* Try it
From the entries, copy every line that carries the string "takimi".

* Entries provided
- - - - -

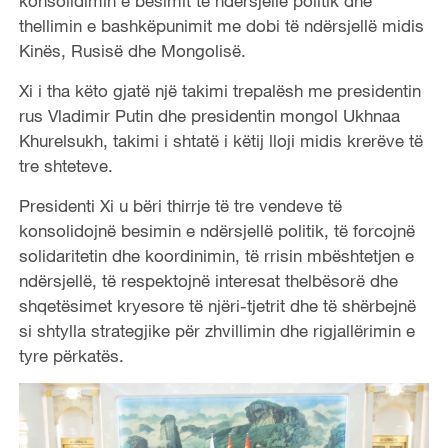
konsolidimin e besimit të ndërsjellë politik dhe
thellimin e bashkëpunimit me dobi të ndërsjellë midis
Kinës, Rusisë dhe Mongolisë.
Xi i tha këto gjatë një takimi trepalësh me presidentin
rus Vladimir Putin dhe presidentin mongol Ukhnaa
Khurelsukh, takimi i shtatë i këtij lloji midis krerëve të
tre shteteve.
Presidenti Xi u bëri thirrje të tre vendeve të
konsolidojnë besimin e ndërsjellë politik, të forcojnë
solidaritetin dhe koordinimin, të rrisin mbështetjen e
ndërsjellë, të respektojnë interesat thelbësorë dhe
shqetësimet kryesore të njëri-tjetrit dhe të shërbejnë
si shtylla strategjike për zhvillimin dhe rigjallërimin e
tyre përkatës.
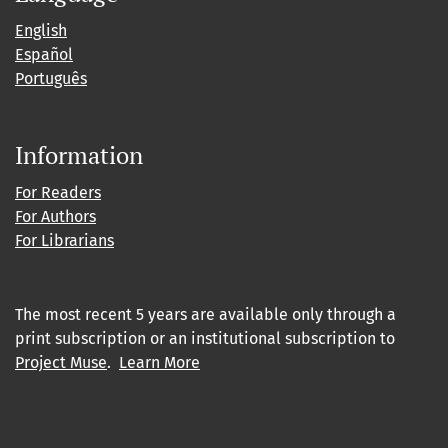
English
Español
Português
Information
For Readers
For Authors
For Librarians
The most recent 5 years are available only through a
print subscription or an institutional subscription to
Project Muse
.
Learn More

- - - - -

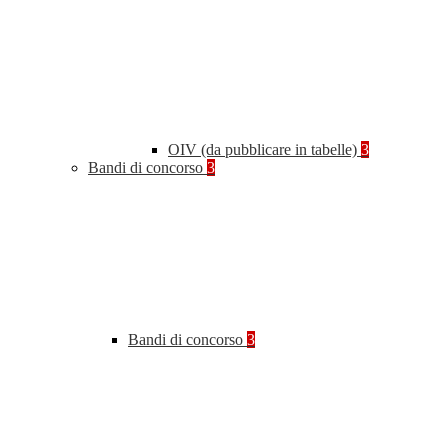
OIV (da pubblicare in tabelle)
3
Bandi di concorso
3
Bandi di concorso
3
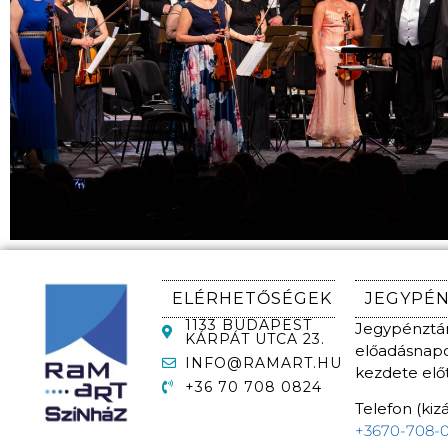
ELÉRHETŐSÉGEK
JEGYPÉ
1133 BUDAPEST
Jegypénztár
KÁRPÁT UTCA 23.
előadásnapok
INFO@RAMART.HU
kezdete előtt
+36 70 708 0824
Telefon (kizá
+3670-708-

- - - - -

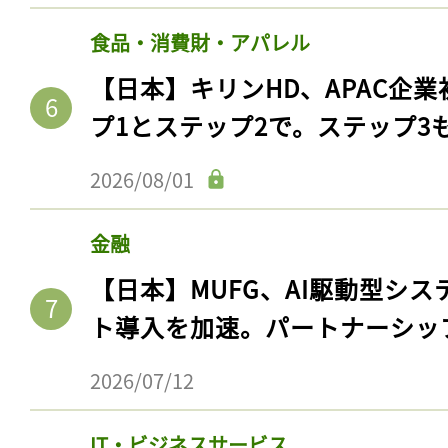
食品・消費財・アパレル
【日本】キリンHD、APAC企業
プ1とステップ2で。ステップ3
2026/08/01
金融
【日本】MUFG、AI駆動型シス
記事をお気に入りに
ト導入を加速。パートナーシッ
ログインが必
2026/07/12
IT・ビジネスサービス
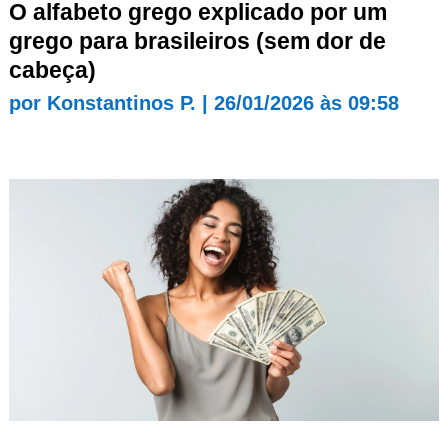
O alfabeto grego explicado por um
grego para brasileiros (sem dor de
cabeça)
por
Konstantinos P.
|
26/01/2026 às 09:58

- - - - -

* Task output
Xi i tha këto gjatë një takimi trepalësh me presidentin
Khurelsukh, takimi i shtatë i këtij lloji midis krerëve të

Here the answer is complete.